What the task requires: After locating the line that contains "helps victims recognize when their right" in the data below, set down exactly that line and each one after it through the line that contains "Unnecessary deployment of weapon", and nothing more.
═════ Excerpted records ═════
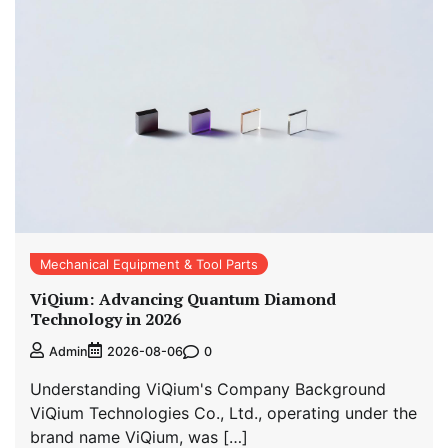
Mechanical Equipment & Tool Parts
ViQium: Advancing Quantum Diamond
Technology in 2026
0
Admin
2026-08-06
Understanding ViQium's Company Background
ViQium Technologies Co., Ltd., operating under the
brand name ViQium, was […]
═════
═════ Excerpted records ═════
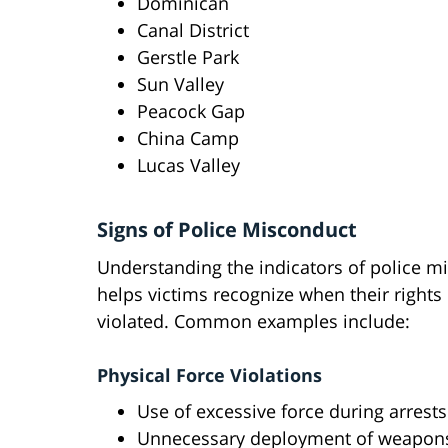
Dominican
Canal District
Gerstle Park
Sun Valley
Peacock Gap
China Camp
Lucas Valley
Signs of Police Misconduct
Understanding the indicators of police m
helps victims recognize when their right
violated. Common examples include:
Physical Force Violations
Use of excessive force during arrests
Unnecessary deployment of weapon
═════
Solution to this problem:
helps victims recognize when their right
violated. Common examples include:
Physical Force Violations
Use of excessive force during arrests
Unnecessary deployment of weapon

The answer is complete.